■ **Task prompt**: What this exercise needs is every entry restated as written, with no pictures.

■ **Records to use**:
- Opening Delimiter -
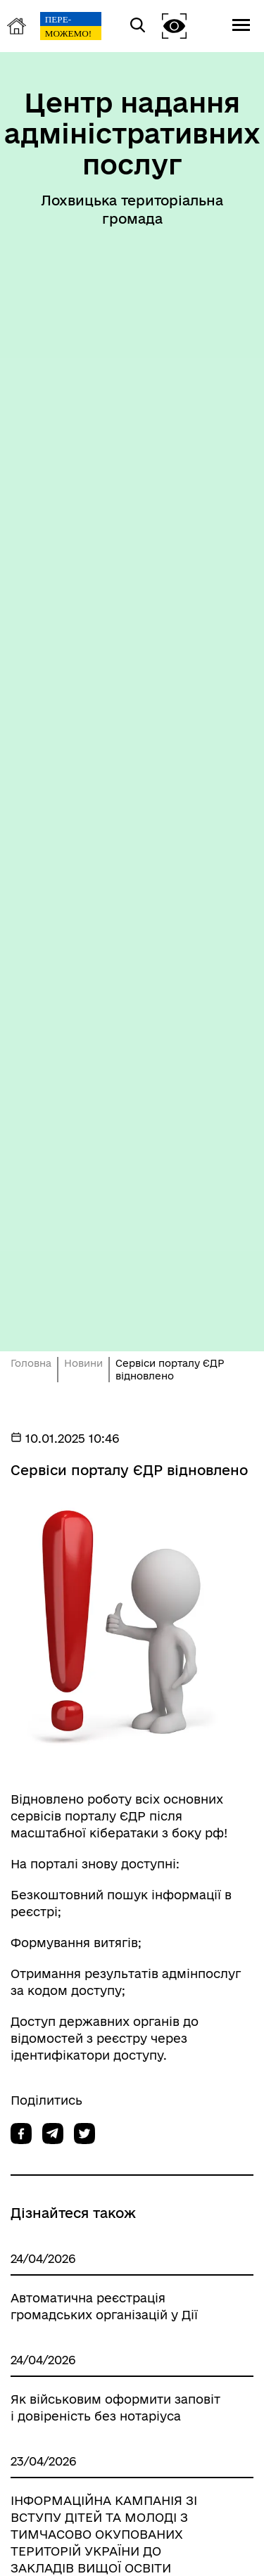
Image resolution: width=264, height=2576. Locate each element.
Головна (31, 1363)
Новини (83, 1363)
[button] (174, 25)
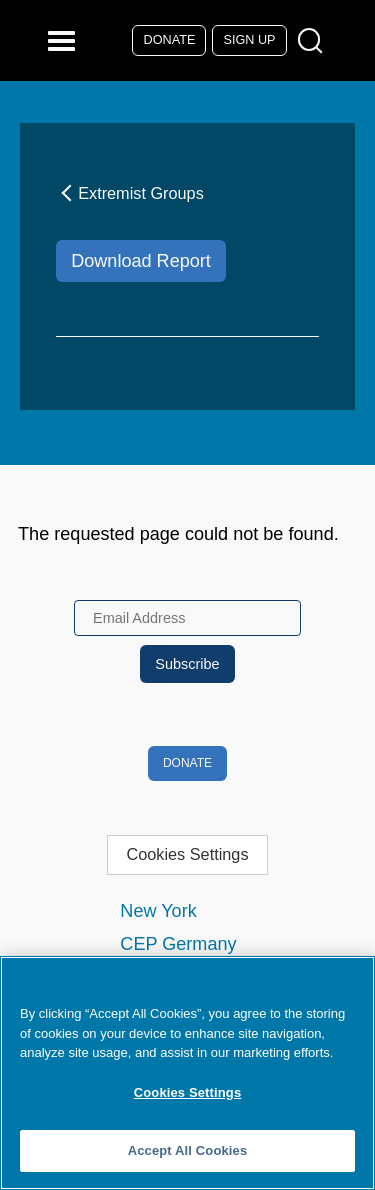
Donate (170, 40)
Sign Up (250, 40)
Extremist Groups (130, 193)
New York (158, 911)
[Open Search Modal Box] (314, 41)
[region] (187, 1073)
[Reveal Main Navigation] (64, 40)
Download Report (141, 261)
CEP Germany (178, 944)
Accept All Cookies (188, 1150)
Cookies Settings (187, 854)
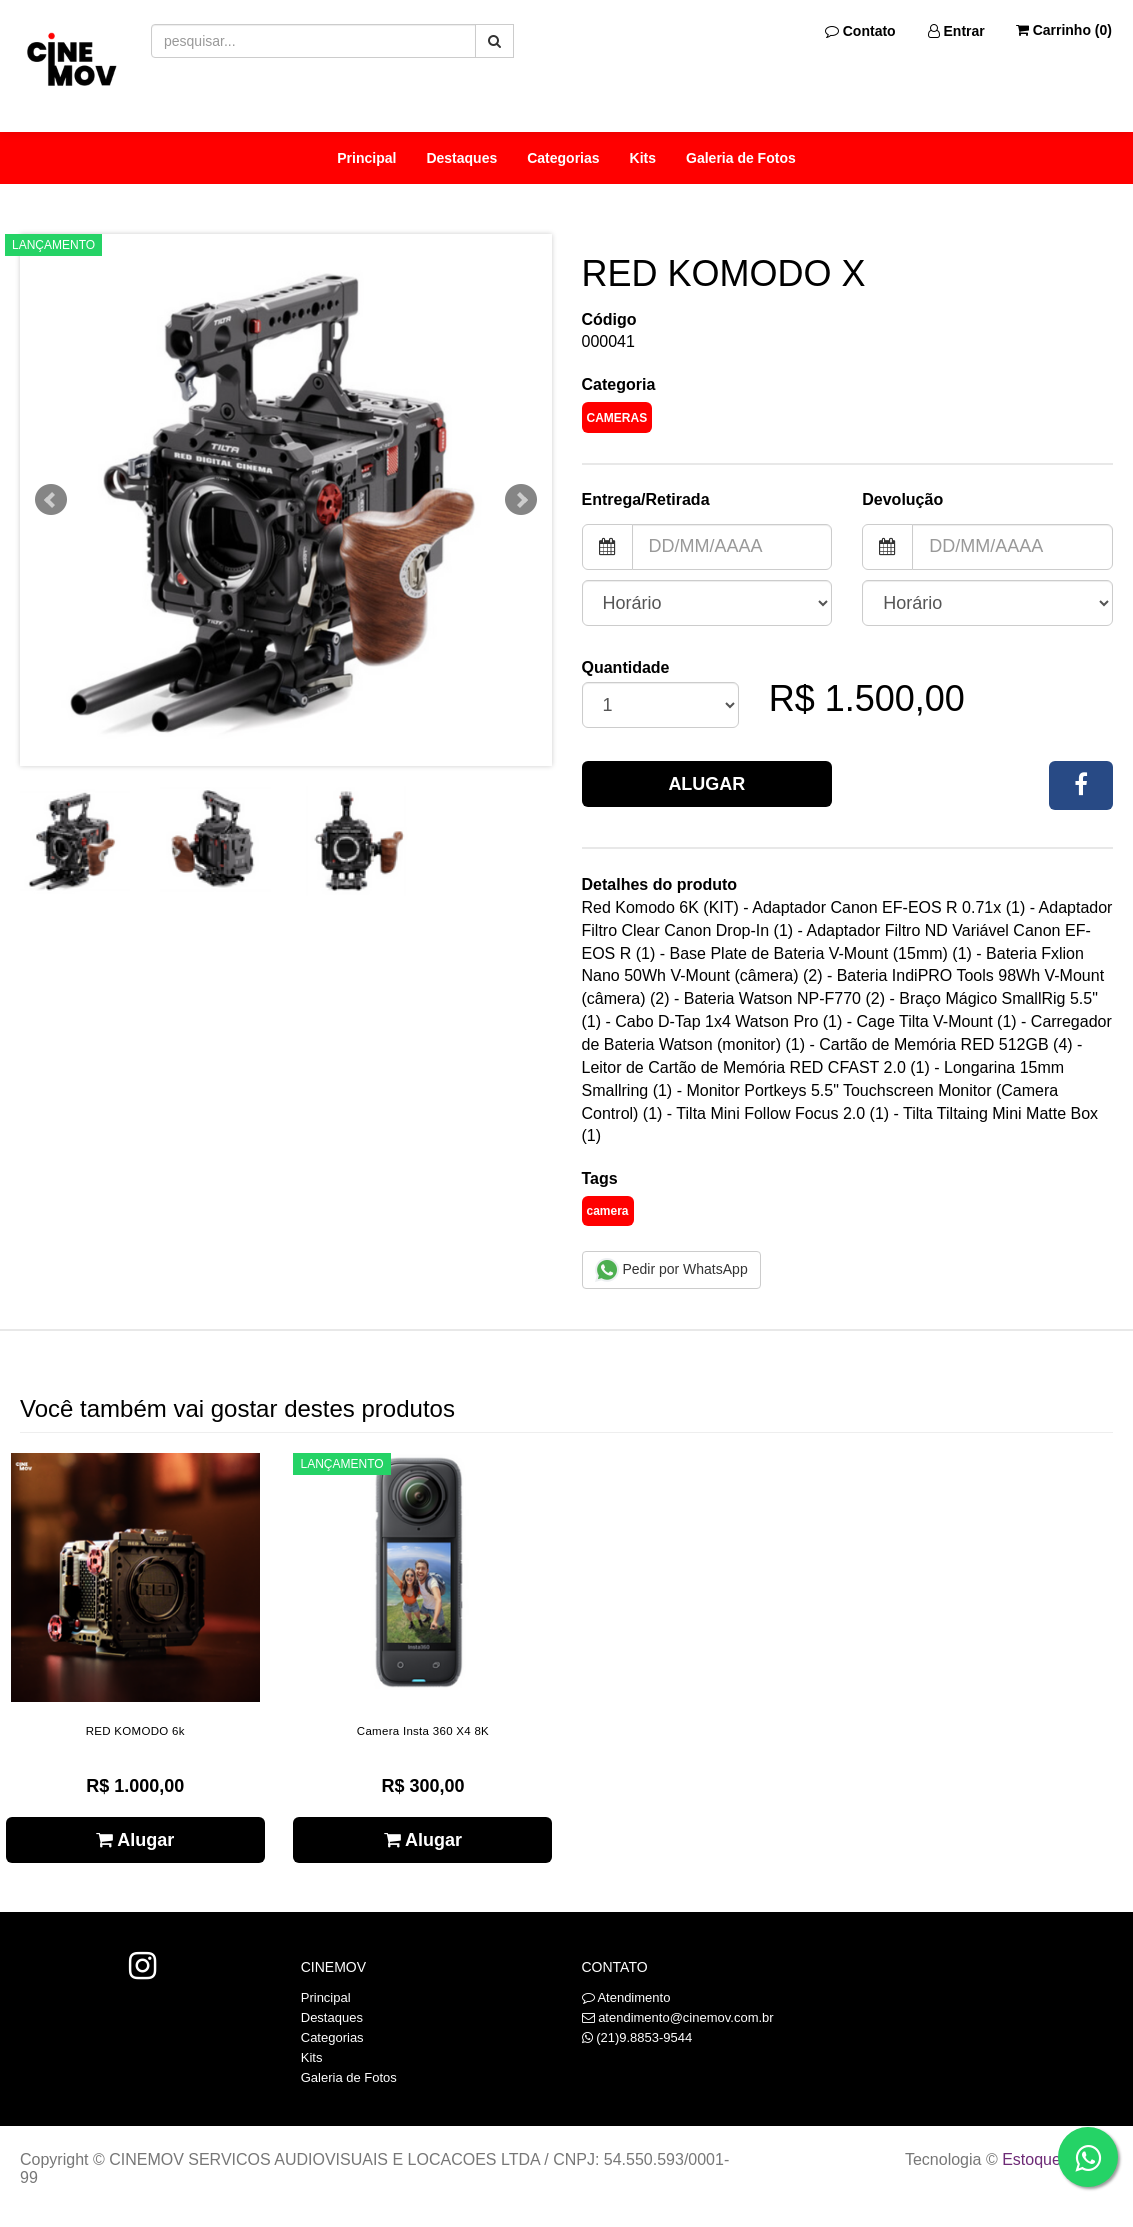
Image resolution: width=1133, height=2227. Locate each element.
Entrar (956, 31)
- Closing Delimiter -
■ **Output of the exercise**:
Image resolution: width=264, height=2576. Locate each element.
Головна (31, 1363)
Новини (83, 1363)
[button] (174, 25)
Donate (170, 40)
Sign Up (250, 40)
Extremist Groups (130, 193)
New York (158, 911)
[Open Search Modal Box] (314, 41)
[region] (187, 1073)
[Reveal Main Navigation] (64, 40)
Download Report (141, 261)
CEP Germany (178, 944)
Accept All Cookies (188, 1150)
Cookies Settings (187, 854)
Image resolution: width=1133, height=2227. Locate each element.
Entrar (956, 31)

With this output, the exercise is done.